(Stored dataset items)

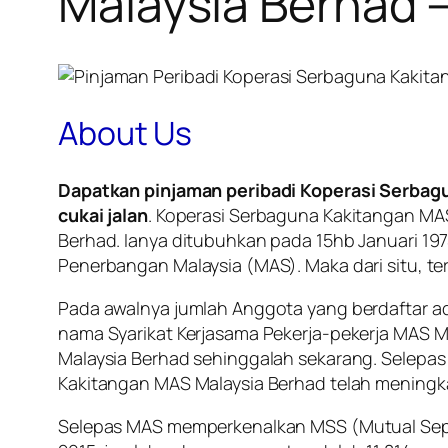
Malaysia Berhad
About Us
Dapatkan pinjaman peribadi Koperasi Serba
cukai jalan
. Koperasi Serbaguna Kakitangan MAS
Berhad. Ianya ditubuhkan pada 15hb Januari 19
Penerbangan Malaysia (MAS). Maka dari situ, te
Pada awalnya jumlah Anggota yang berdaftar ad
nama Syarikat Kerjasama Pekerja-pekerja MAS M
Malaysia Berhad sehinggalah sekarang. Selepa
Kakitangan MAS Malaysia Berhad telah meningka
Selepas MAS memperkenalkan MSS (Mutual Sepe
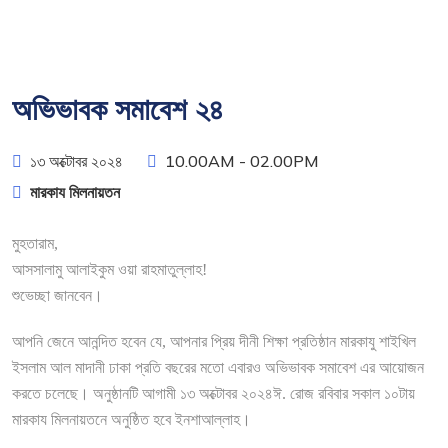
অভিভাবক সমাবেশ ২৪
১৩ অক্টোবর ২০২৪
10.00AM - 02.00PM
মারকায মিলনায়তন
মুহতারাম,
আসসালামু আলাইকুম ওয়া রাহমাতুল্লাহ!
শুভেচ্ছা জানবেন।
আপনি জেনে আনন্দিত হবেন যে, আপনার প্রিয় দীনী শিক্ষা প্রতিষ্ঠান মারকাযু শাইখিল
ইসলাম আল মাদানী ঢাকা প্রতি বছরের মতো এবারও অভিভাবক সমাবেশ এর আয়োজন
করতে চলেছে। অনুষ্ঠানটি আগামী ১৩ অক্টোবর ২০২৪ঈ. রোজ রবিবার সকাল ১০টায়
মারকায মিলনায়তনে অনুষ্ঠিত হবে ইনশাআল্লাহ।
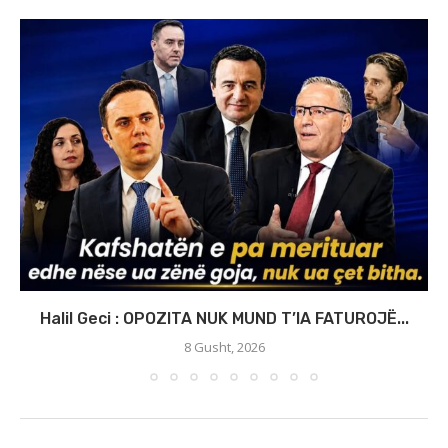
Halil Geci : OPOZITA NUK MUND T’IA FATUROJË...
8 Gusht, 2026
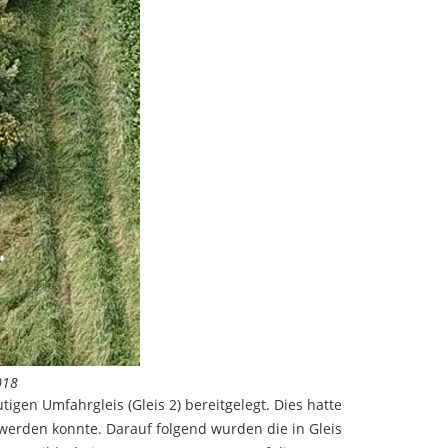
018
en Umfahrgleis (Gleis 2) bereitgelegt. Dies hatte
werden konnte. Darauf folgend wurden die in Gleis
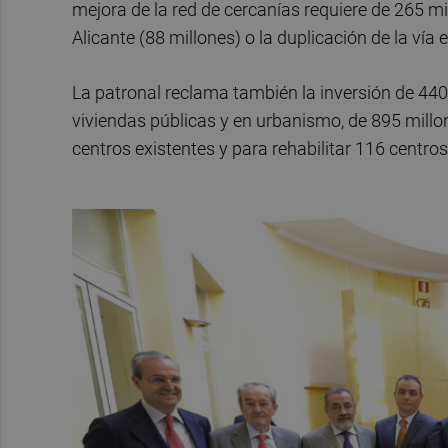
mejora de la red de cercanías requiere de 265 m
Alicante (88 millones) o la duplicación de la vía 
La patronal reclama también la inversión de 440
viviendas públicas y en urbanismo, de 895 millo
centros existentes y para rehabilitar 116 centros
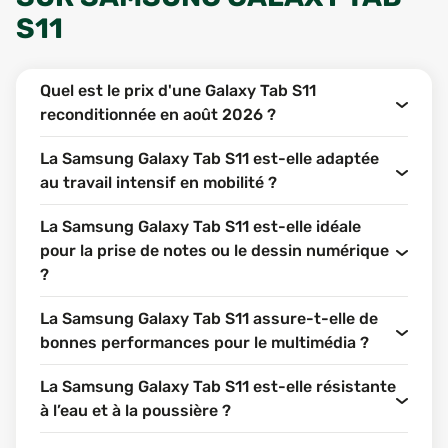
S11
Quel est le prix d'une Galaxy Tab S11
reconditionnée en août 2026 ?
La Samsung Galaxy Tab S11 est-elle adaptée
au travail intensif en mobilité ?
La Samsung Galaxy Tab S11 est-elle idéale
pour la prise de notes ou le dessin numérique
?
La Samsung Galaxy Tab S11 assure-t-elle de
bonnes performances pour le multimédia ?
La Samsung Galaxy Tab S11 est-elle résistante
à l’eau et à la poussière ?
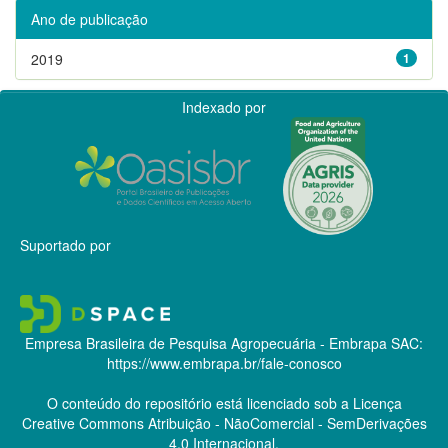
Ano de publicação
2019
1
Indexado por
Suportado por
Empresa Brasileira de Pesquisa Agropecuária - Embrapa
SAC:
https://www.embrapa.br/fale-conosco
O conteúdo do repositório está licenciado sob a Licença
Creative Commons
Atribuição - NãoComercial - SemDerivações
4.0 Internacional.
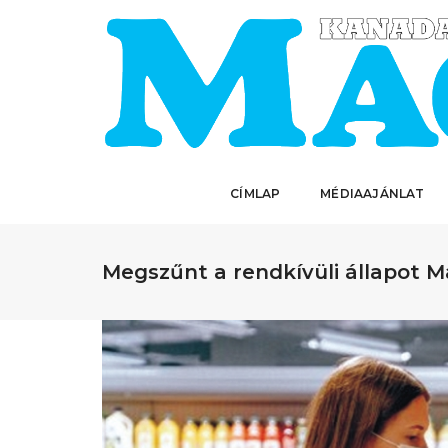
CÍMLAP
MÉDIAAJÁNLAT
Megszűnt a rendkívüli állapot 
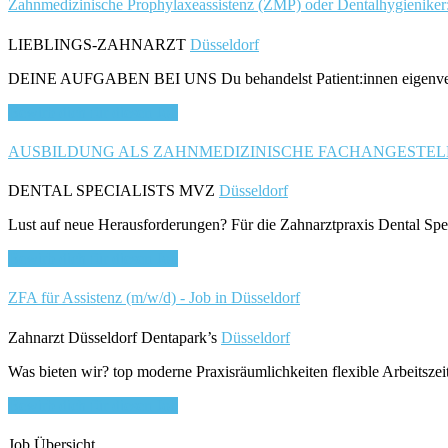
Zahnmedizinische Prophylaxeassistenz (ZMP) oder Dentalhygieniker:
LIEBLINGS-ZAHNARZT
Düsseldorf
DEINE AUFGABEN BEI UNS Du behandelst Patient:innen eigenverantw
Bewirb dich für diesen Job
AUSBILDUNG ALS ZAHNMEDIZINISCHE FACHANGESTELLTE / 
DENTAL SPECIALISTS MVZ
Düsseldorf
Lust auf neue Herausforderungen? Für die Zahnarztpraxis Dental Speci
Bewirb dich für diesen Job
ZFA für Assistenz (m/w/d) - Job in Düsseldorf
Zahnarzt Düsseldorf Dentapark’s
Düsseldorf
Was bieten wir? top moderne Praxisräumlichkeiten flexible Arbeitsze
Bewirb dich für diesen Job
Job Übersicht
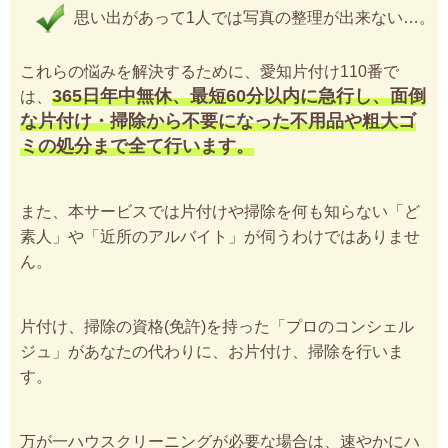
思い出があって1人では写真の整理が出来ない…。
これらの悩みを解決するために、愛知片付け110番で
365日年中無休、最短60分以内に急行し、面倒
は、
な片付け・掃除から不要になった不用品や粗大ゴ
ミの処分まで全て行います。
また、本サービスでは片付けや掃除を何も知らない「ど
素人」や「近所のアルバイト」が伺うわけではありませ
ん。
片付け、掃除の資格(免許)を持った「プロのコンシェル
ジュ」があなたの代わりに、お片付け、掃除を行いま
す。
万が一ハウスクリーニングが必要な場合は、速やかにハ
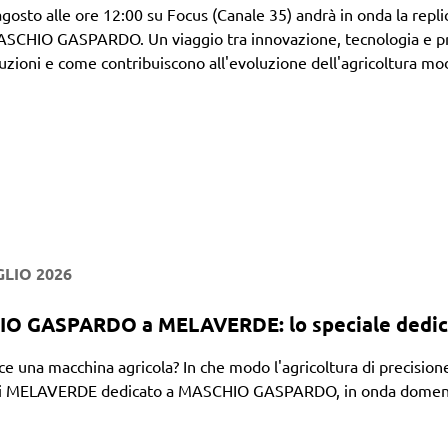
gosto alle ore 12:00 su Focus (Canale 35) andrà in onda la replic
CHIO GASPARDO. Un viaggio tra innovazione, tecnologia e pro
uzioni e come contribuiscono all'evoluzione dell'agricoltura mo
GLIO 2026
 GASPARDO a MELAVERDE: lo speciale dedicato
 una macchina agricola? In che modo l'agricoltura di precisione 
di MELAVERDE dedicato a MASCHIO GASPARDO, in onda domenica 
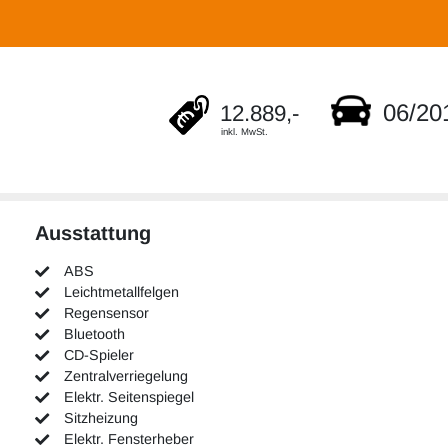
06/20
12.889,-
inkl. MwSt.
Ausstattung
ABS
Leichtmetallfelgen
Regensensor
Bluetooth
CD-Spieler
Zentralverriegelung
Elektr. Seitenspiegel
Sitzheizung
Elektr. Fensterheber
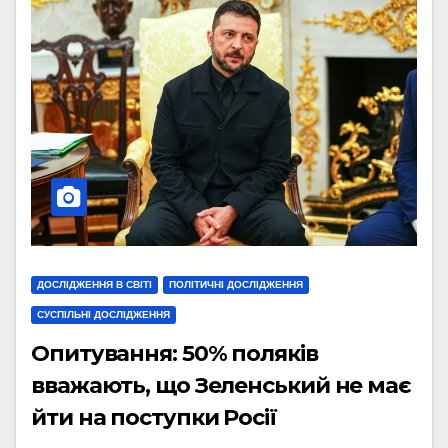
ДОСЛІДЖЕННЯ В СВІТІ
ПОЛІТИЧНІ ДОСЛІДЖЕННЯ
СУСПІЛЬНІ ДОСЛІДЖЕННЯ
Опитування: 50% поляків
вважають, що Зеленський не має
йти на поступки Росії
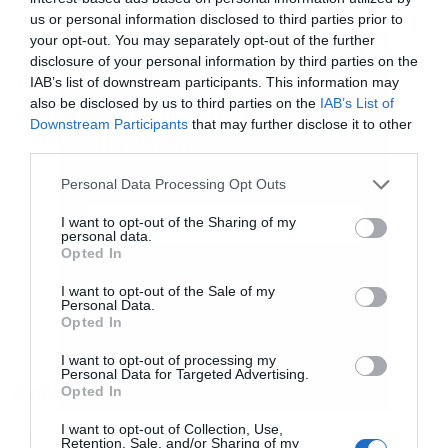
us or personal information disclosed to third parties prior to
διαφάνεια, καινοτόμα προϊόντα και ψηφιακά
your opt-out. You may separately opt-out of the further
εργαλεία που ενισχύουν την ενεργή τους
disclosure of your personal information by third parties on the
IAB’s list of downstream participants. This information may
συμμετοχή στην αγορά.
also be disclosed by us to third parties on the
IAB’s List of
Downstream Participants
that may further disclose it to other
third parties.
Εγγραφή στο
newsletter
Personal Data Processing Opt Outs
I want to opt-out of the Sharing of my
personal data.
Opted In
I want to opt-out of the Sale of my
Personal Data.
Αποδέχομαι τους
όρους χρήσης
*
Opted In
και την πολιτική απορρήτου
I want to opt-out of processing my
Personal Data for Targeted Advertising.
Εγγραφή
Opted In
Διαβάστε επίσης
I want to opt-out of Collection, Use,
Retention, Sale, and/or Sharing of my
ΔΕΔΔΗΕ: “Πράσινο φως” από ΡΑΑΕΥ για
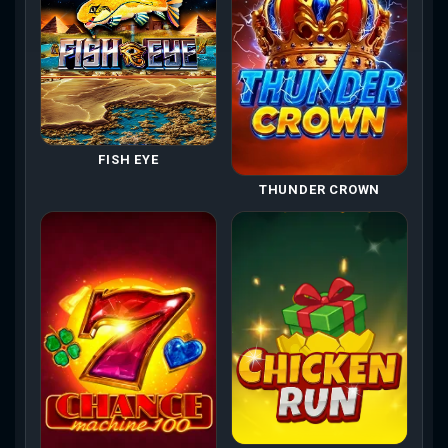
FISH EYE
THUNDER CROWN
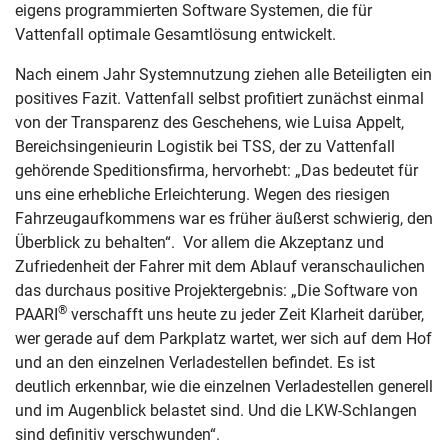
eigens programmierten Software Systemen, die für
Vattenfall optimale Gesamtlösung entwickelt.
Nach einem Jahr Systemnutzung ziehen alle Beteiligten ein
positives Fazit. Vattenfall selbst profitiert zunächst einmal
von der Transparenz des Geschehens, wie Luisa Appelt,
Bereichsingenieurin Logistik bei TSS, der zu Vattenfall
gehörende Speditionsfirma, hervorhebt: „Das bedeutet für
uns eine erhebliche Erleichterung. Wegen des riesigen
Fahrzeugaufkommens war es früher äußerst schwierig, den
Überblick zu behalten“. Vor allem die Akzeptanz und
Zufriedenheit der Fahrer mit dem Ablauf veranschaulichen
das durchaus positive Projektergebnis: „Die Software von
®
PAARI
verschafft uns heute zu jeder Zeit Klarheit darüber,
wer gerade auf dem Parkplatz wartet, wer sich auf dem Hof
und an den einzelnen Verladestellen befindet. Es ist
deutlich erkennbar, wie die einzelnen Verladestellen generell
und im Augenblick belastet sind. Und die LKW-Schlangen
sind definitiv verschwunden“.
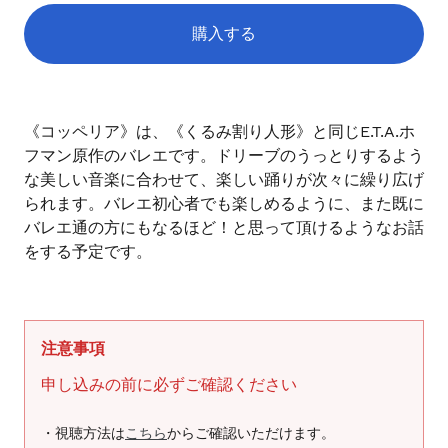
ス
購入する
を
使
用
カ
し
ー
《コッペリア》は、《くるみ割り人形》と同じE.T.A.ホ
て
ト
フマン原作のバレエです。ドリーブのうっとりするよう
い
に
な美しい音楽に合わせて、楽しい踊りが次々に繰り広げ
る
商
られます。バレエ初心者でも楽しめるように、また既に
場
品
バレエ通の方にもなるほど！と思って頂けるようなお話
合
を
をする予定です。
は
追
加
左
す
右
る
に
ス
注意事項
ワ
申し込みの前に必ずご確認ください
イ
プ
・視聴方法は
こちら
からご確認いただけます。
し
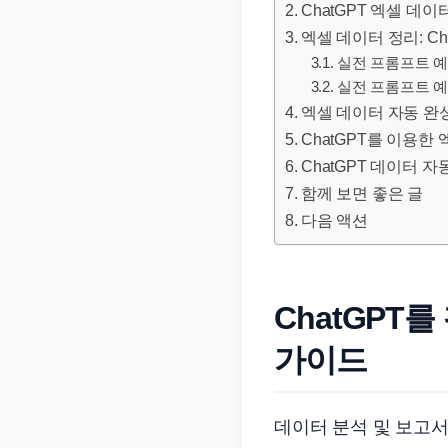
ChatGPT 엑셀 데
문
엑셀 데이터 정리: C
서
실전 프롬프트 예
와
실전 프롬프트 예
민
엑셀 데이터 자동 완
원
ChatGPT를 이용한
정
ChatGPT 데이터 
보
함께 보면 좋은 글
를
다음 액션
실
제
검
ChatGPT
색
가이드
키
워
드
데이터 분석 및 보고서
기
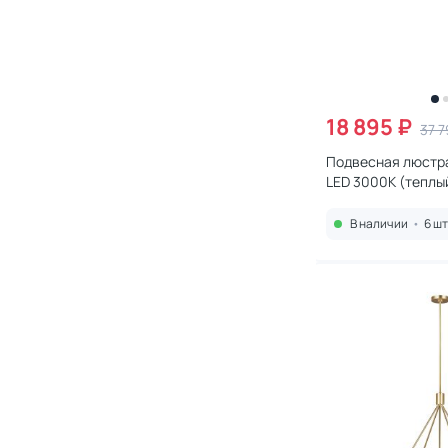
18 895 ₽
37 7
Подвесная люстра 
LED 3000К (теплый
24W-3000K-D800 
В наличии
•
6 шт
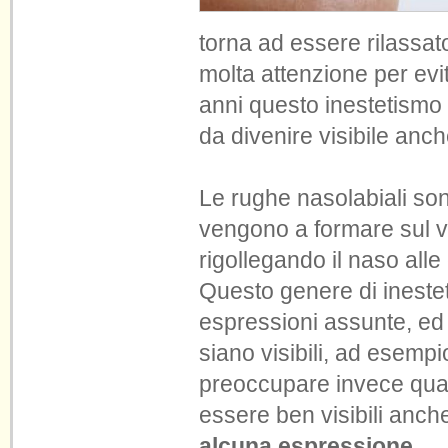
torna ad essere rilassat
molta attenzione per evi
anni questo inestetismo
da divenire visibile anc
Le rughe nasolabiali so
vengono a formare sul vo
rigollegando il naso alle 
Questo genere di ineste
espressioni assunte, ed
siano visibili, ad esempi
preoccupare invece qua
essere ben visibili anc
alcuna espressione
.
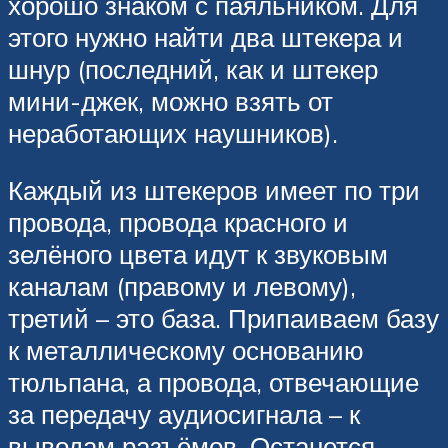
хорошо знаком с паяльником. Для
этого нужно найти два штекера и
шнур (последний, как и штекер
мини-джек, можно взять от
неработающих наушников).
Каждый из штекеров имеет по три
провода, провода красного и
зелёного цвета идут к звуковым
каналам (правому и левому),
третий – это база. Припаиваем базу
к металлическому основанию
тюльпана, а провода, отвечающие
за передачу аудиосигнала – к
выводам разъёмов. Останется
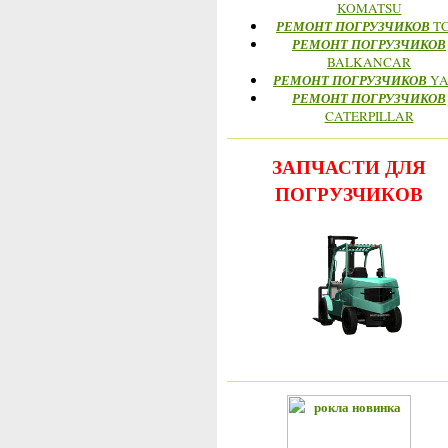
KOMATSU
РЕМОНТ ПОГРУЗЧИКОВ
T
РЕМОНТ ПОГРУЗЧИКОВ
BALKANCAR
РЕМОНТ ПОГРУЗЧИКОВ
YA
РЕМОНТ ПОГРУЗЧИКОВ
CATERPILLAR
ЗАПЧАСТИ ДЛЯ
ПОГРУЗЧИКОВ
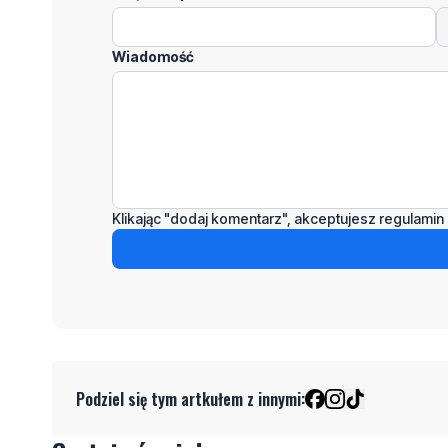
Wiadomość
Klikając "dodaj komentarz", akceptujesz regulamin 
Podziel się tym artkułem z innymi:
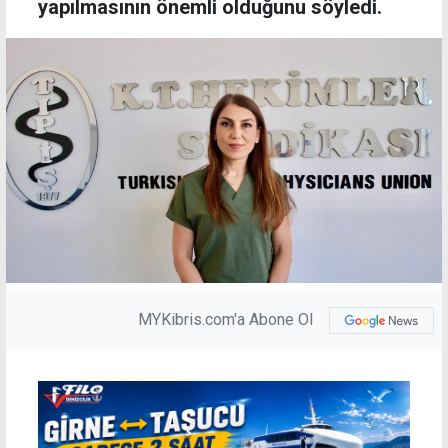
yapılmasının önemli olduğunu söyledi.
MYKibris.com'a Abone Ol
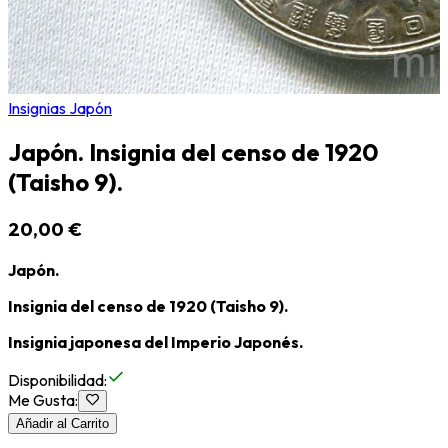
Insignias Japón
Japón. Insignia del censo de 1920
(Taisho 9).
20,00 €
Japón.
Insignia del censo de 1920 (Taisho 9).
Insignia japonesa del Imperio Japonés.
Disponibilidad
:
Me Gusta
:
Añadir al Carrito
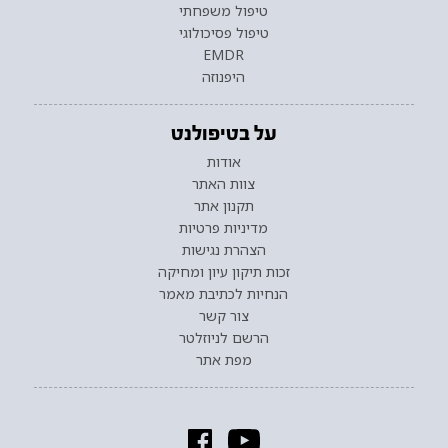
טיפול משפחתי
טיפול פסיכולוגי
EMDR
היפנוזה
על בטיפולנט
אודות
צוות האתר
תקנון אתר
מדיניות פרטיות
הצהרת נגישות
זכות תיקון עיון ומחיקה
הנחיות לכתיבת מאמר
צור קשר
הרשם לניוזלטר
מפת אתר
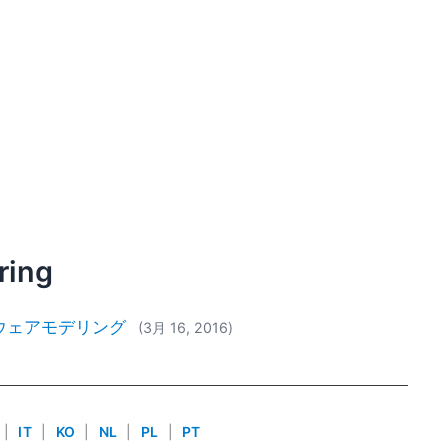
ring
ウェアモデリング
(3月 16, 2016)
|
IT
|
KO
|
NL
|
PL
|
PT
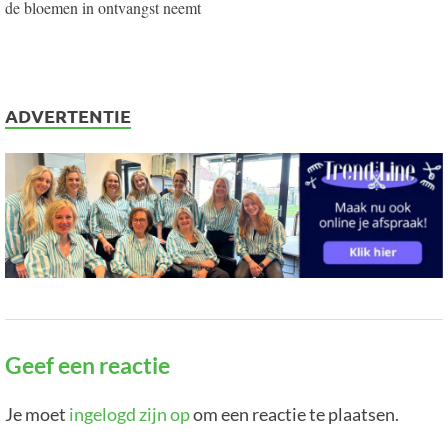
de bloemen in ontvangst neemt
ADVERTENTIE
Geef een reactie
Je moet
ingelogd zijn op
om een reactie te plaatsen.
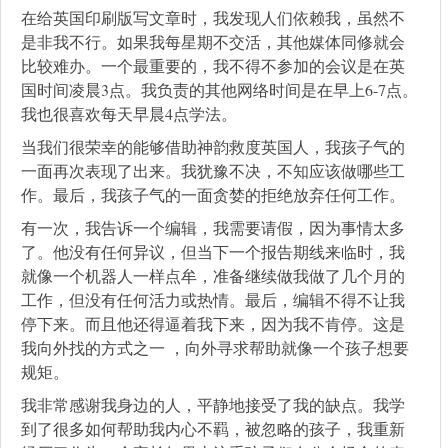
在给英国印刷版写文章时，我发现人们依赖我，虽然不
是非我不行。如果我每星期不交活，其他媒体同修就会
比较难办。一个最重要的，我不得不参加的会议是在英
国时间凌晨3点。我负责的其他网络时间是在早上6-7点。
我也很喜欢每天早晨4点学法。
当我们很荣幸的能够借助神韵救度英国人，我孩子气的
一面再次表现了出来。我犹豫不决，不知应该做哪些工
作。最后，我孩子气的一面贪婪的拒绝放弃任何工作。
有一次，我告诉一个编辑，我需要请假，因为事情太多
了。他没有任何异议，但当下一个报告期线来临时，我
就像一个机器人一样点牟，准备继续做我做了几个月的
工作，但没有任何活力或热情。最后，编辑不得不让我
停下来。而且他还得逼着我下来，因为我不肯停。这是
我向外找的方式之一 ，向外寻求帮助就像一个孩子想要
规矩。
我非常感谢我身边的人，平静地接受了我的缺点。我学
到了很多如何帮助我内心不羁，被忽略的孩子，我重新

> _WHAT THE TASK REQUIRES_
Wherever the word "MELAVERDE" turns up in the records above, copy the line that holds it.

> _TASK RESPONSE_
 GASPARDO a MELAVERDE: lo speciale dedicato
di MELAVERDE dedicato a MASCHIO GASPARDO, in onda domenica 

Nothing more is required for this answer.